リアルタイムセンサーネットワーク検証のための統計的距離の使用

Posted on April 28th 2020
Share: aqicn.org/faq/using-statistical-distances-for-real-time-sensor-networks-validation/jp/

Overlapping kernel densities,
(credits)

Back in 2008, when the World Air Quality project started, all of the existing air quality monitoring stations where based on highly professional and expensive BAM and TOEM technology. This kind of stations are always maintained by professional and highly qualified operators - and this ensures that the output of this station can be trusted.

12 years later, the BAM and TOEM stations still do exist. But with the development of laser scattering technology and low-cost dust sensor, the BAM and TOEM stations are now outnumbered by immense and dense low-cost sensor networks. Nowdays, there are just so many of those networks - to name a few: urad, luft-daten, airqo, airbg, opensense, yakkaw, econet, airkaz, ccdc, ambente, green air, etc..

One of the fundamental issue with the low-cost sensor network is their reliability: Since many of those sensors are not properly maintained (or not maintained at all), the amount of sensor producing completely wrong measurement is not negligible. Moreover, most of the network do not use stations with replicated sensors (unlike our Gaia station, which uses 3 replicated sensor), making it even more difficult to know when a single sensor is failing.
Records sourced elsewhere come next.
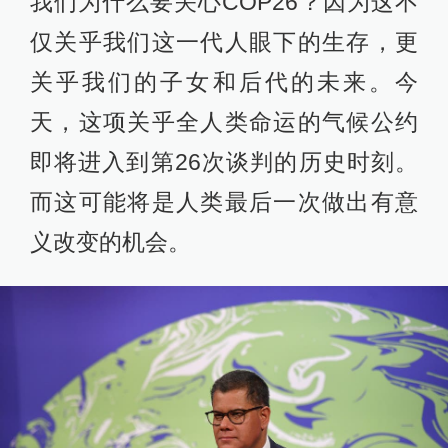
我们为什么要关心COP26？因为这不
仅关乎我们这一代人眼下的生存，更
关乎我们的子女和后代的未来。今
天，这项关乎全人类命运的气候公约
即将进入到第26次谈判的历史时刻。
而这可能将是人类最后一次做出有意
义改变的机会。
In this article, where will be looking at the sensor network deployed in the wonderful city of Volos in Greece, and study means to qualify and quantify station reliability in real-time.


--

The wonderful city of Volos in Greece

Volos (Greek: Βόλος) is a coastal port city. With a population of 144,449 (2011), It's also the sixth-most-populous city of Greece. It is an important industrial center, while its port provides a bridge between Europe and Asia. There are currently 5 stations in Volos: One from the Greek EPA, providing hourly data from a professional BAM station, and 4 low-cost real-time stations from the lutf-daten network:



The Volos EPA station is located at the building of the Decentralized Administration of Thessaly and Central Greece. All of the other stations are also located in residential areas, with the exception of Argonafton which is located next to the port.

The traffic in the port is not negligible, with an average of about 8 ships arrival/departure per day, with 80% of the ships being cargoes - at the time of writing.

One of the known problems with cargoes can be the particle pollution from exhaust pipes, due to low-quality fuel. But looking at the panorama from where the Argonafton station is located, the distance to the cargoes is sufficiently far not to justify a constant air pollution source. One could expect to see a few times when the air is more polluted in Argonafton, especially when large boats are manoeuvring, but not all of the time. After all, that's only 8 ships manoeuvring a day.


A view of the waterfrond of the town of Volos, Greece
(attribution: wikipedia)


--

Past 30 days time-series data

Based on the information from the location of the stations, one could expect that all the of the stations agree on similar levels of air pollution, with the exception of sporadic higher pollution events for Argonafton. But well, unfortunately, this not really the case, as confirmed from the time-series graph plot below:

The time-series plot clearly indicates that the data for Argonafton seems over estimated compared to other stations. Similarly, the data for Dimarxou seems under estimated.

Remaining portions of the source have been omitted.